[Supplied records Boundary: Start]
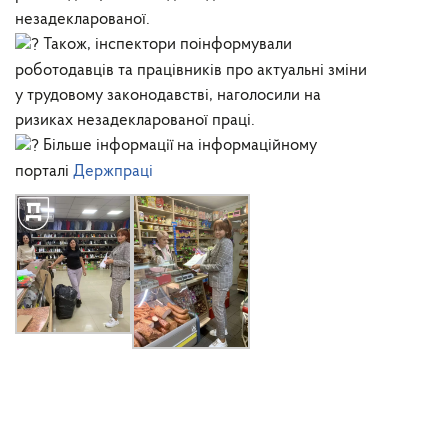
незадекларованої.
Також, інспектори поінформували
роботодавців та працівників про актуальні зміни
у трудовому законодавстві, наголосили на
ризиках незадекларованої праці.
Більше інформації на інформаційному
порталі
Держпраці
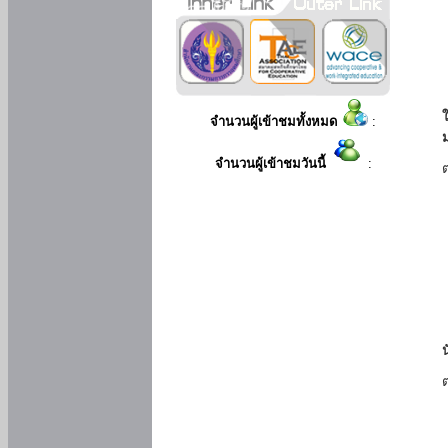
ใ
จำนวนผู้เข้าชมทั้งหมด
:
จำนวนผู้เข้าชมวันนี้
:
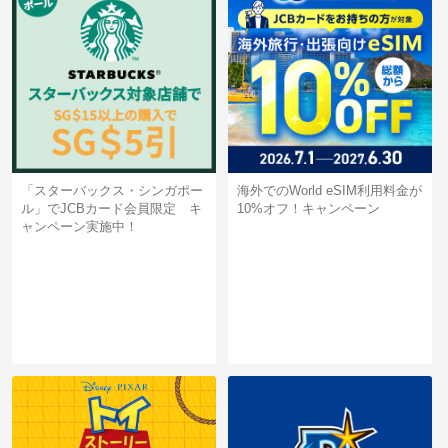
「スターバックス・シンガポー
海外でのWorld eSIM利用料金が
ル」でJCBカード会員限定 キ
10%オフ！キャンペーン
ャンペーン実施中！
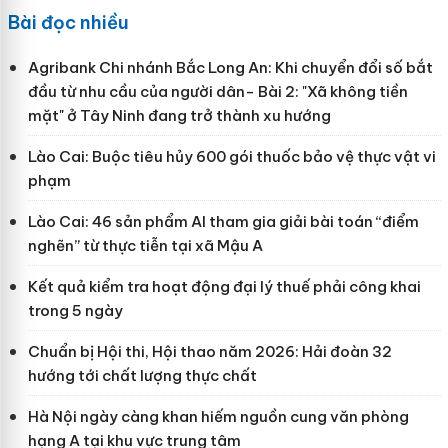
Bài đọc nhiều
Agribank Chi nhánh Bắc Long An: Khi chuyển đổi số bắt
đầu từ nhu cầu của người dân- Bài 2: "Xã không tiền
mặt" ở Tây Ninh đang trở thành xu hướng
Lào Cai: Buộc tiêu hủy 600 gói thuốc bảo vệ thực vật vi
phạm
Lào Cai: 46 sản phẩm AI tham gia giải bài toán “điểm
nghẽn” từ thực tiễn tại xã Mậu A
Kết quả kiểm tra hoạt động đại lý thuế phải công khai
trong 5 ngày
Chuẩn bị Hội thi, Hội thao năm 2026: Hải đoàn 32
hướng tới chất lượng thực chất
Hà Nội ngày càng khan hiếm nguồn cung văn phòng
hạng A tại khu vực trung tâm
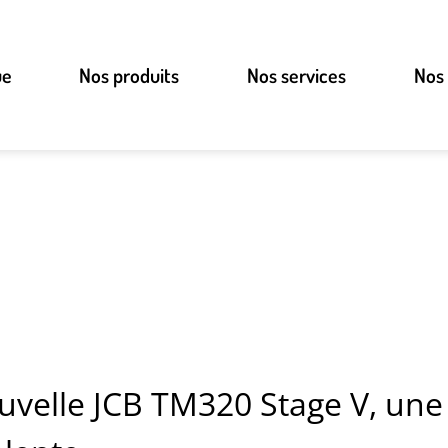
ue
Nos produits
Nos services
Nos
uvelle JCB TM320 Stage V, un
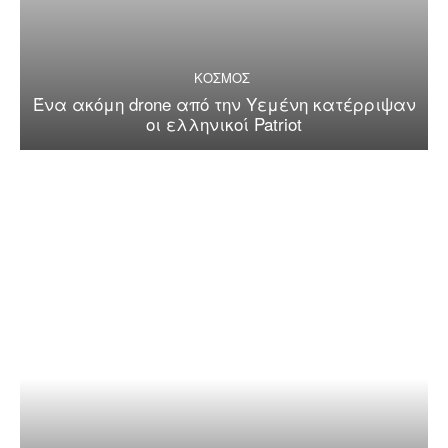
ΚΟΣΜΟΣ
Ένα ακόμη drone από την Υεμένη κατέρριψαν
οι ελληνικοί Patriot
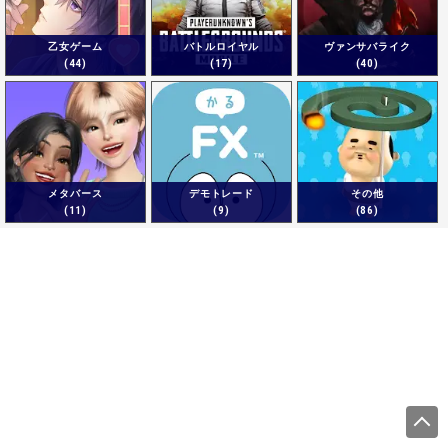
乙女ゲーム
バトルロイヤル
ヴァンサバライク
(44)
(17)
(40)
メタバース
デモトレード
その他
(11)
(9)
(86)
[Supplied records Boundary: End]
## Problem
Return verbatim every line from the one holding "Lào Cai: 46" to the end of the records above. Do not copy the pictures.

## Your response
Lào Cai: 46 sản phẩm AI tham gia giải bài toán “điểm
nghẽn” từ thực tiễn tại xã Mậu A
Kết quả kiểm tra hoạt động đại lý thuế phải công khai
trong 5 ngày
Chuẩn bị Hội thi, Hội thao năm 2026: Hải đoàn 32
hướng tới chất lượng thực chất
Hà Nội ngày càng khan hiếm nguồn cung văn phòng
hạng A tại khu vực trung tâm
ue
Nos produits
Nos services
Nos
uvelle JCB TM320 Stage V, un
ΚΟΣΜΟΣ
Ένα ακόμη drone από την Υεμένη κατέρριψαν
οι ελληνικοί Patriot
乙女ゲーム
バトルロイヤル
ヴァンサバライク
(44)
(17)
(40)
メタバース
デモトレード
その他
(11)
(9)
(86)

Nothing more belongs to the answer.